Print back every record below, exactly as it stands.

-- -- --

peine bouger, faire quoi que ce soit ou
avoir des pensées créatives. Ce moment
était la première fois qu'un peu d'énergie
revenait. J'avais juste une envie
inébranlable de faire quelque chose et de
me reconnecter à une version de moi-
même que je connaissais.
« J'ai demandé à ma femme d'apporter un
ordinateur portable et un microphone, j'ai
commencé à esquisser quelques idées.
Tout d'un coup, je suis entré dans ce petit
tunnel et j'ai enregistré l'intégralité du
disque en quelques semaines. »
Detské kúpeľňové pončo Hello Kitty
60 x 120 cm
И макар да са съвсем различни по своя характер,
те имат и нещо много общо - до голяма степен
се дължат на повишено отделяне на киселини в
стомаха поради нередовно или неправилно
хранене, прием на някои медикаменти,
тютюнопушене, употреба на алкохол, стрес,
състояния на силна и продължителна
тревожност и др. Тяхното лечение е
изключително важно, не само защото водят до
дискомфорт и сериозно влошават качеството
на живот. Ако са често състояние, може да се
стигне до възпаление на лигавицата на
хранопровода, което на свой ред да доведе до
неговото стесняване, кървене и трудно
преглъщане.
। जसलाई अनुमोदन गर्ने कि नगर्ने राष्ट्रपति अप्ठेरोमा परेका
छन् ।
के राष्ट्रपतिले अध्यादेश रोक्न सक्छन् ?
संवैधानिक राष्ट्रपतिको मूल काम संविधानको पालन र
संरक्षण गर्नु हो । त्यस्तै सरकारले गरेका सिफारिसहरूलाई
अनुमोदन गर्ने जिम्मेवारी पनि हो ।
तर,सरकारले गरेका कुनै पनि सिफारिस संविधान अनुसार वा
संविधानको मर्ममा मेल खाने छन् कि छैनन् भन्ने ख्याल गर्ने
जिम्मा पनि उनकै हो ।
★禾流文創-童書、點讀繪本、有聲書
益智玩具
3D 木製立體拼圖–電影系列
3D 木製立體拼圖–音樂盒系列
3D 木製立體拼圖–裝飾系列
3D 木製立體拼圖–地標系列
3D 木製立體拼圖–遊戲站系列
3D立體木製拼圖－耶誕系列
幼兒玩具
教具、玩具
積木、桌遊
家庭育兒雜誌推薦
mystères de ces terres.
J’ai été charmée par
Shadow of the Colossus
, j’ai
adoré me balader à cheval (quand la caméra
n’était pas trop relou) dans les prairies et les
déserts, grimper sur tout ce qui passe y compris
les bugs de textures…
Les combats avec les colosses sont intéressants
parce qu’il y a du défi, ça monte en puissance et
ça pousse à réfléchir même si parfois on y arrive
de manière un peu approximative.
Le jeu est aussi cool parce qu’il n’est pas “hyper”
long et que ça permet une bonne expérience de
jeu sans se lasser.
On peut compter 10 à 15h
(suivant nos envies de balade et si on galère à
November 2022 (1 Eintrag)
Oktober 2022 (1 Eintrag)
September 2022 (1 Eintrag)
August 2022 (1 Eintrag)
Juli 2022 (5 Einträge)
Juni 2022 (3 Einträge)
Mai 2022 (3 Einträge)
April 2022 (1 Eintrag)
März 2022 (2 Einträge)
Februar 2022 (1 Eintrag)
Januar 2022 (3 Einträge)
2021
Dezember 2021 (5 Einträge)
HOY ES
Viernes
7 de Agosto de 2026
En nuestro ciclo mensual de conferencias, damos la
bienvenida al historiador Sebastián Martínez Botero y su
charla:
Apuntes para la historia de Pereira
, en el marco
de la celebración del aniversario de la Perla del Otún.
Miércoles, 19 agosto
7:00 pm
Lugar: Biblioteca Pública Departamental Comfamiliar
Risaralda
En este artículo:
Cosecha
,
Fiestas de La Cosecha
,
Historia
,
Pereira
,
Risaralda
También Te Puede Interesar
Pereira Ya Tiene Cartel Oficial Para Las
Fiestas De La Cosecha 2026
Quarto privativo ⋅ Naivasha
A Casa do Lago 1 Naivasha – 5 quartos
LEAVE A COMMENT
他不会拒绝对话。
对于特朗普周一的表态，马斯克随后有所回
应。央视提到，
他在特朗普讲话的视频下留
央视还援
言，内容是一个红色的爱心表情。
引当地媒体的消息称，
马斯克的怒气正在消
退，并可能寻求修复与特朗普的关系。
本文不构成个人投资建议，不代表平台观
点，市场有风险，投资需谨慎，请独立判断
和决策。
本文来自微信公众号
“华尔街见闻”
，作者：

-- -- --

§ Answer for this exercise:
peine bouger, faire quoi que ce soit ou
avoir des pensées créatives. Ce moment
était la première fois qu'un peu d'énergie
revenait. J'avais juste une envie
inébranlable de faire quelque chose et de
me reconnecter à une version de moi-
même que je connaissais.
« J'ai demandé à ma femme d'apporter un
ordinateur portable et un microphone, j'ai
commencé à esquisser quelques idées.
Tout d'un coup, je suis entré dans ce petit
tunnel et j'ai enregistré l'intégralité du
disque en quelques semaines. »
Detské kúpeľňové pončo Hello Kitty
60 x 120 cm
И макар да са съвсем различни по своя характер,
те имат и нещо много общо - до голяма степен
се дължат на повишено отделяне на киселини в
стомаха поради нередовно или неправилно
хранене, прием на някои медикаменти,
тютюнопушене, употреба на алкохол, стрес,
състояния на силна и продължителна
тревожност и др. Тяхното лечение е
изключително важно, не само защото водят до
дискомфорт и сериозно влошават качеството
на живот. Ако са често състояние, може да се
стигне до възпаление на лигавицата на
хранопровода, което на свой ред да доведе до
неговото стесняване, кървене и трудно
преглъщане.
। जसलाई अनुमोदन गर्ने कि नगर्ने राष्ट्रपति अप्ठेरोमा परेका
छन् ।
के राष्ट्रपतिले अध्यादेश रोक्न सक्छन् ?
संवैधानिक राष्ट्रपतिको मूल काम संविधानको पालन र
संरक्षण गर्नु हो । त्यस्तै सरकारले गरेका सिफारिसहरूलाई
अनुमोदन गर्ने जिम्मेवारी पनि हो ।
तर,सरकारले गरेका कुनै पनि सिफारिस संविधान अनुसार वा
संविधानको मर्ममा मेल खाने छन् कि छैनन् भन्ने ख्याल गर्ने
जिम्मा पनि उनकै हो ।
★禾流文創-童書、點讀繪本、有聲書
益智玩具
3D 木製立體拼圖–電影系列
3D 木製立體拼圖–音樂盒系列
3D 木製立體拼圖–裝飾系列
3D 木製立體拼圖–地標系列
3D 木製立體拼圖–遊戲站系列
3D立體木製拼圖－耶誕系列
幼兒玩具
教具、玩具
積木、桌遊
家庭育兒雜誌推薦
mystères de ces terres.
J’ai été charmée par
Shadow of the Colossus
, j’ai
adoré me balader à cheval (quand la caméra
n’était pas trop relou) dans les prairies et les
déserts, grimper sur tout ce qui passe y compris
les bugs de textures…
Les combats avec les colosses sont intéressants
parce qu’il y a du défi, ça monte en puissance et
ça pousse à réfléchir même si parfois on y arrive
de manière un peu approximative.
Le jeu est aussi cool parce qu’il n’est pas “hyper”
long et que ça permet une bonne expérience de
jeu sans se lasser.
On peut compter 10 à 15h
(suivant nos envies de balade et si on galère à
November 2022 (1 Eintrag)
Oktober 2022 (1 Eintrag)
September 2022 (1 Eintrag)
August 2022 (1 Eintrag)
Juli 2022 (5 Einträge)
Juni 2022 (3 Einträge)
Mai 2022 (3 Einträge)
April 2022 (1 Eintrag)
März 2022 (2 Einträge)
Februar 2022 (1 Eintrag)
Januar 2022 (3 Einträge)
2021
Dezember 2021 (5 Einträge)
HOY ES
Viernes
7 de Agosto de 2026
En nuestro ciclo mensual de conferencias, damos la
bienvenida al historiador Sebastián Martínez Botero y su
charla:
Apuntes para la historia de Pereira
, en el marco
de la celebración del aniversario de la Perla del Otún.
Miércoles, 19 agosto
7:00 pm
Lugar: Biblioteca Pública Departamental Comfamiliar
Risaralda
En este artículo:
Cosecha
,
Fiestas de La Cosecha
,
Historia
,
Pereira
,
Risaralda
También Te Puede Interesar
Pereira Ya Tiene Cartel Oficial Para Las
Fiestas De La Cosecha 2026
Quarto privativo ⋅ Naivasha
A Casa do Lago 1 Naivasha – 5 quartos
LEAVE A COMMENT
他不会拒绝对话。
对于特朗普周一的表态，马斯克随后有所回
应。央视提到，
他在特朗普讲话的视频下留
央视还援
言，内容是一个红色的爱心表情。
引当地媒体的消息称，
马斯克的怒气正在消
退，并可能寻求修复与特朗普的关系。
本文不构成个人投资建议，不代表平台观
点，市场有风险，投资需谨慎，请独立判断
和决策。
本文来自微信公众号
“华尔街见闻”
，作者：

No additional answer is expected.